**Task statement**
Among the entries that follow, find every line with the word "bureau" and list it.

Transcribed page contents:
====
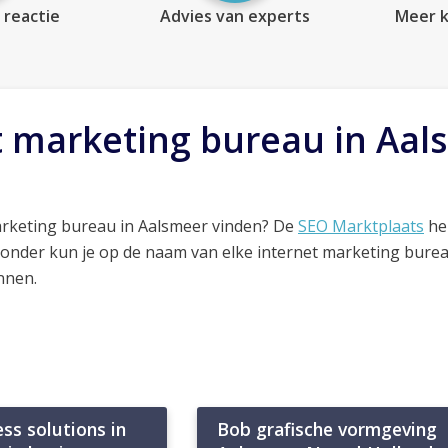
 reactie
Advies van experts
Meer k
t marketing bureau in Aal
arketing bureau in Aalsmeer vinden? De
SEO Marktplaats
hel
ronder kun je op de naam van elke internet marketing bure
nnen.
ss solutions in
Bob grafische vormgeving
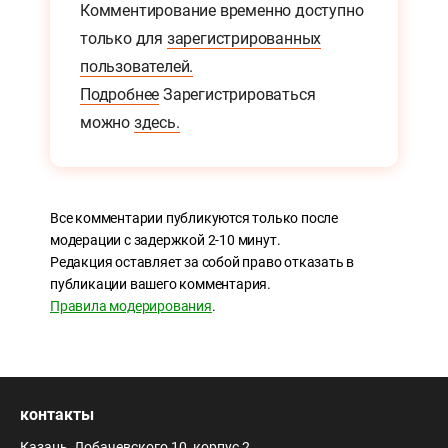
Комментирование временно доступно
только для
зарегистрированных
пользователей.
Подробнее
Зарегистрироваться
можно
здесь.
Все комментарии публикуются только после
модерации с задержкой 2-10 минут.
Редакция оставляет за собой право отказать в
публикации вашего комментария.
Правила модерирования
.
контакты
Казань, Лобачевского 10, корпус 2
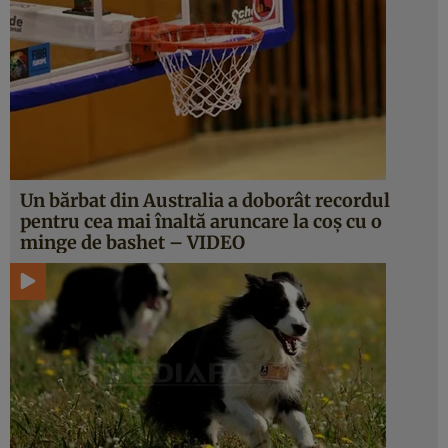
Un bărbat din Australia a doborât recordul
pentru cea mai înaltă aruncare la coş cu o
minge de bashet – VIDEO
====
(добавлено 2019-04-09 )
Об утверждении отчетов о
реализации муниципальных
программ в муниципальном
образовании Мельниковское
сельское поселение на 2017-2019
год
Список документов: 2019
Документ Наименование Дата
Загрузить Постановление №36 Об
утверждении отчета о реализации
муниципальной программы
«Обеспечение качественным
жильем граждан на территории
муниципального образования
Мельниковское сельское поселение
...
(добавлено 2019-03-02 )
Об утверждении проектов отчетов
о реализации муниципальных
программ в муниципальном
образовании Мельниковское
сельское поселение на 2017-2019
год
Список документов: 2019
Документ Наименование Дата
====
**Solution for this task**
t marketing bureau in Aal
arketing bureau in Aalsmeer vinden? De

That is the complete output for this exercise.